Problem requirements: Once the pictures are set aside, print the records that follow exactly as written.

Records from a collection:
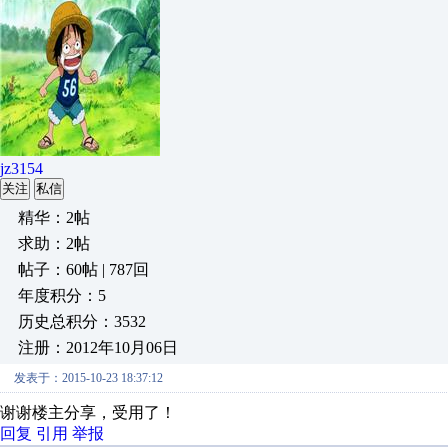
jz3154
关注
私信
精华：2帖
求助：2帖
帖子：60帖 | 787回
年度积分：5
历史总积分：3532
注册：2012年10月06日
发表于：2015-10-23 18:37:12
谢谢楼主分享，受用了！
回复
引用
举报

Output of the task:
jz3154
关注
私信
精华：2帖
求助：2帖
帖子：60帖 | 787回
年度积分：5
历史总积分：3532
注册：2012年10月06日
发表于：2015-10-23 18:37:12
谢谢楼主分享，受用了！
回复
引用
举报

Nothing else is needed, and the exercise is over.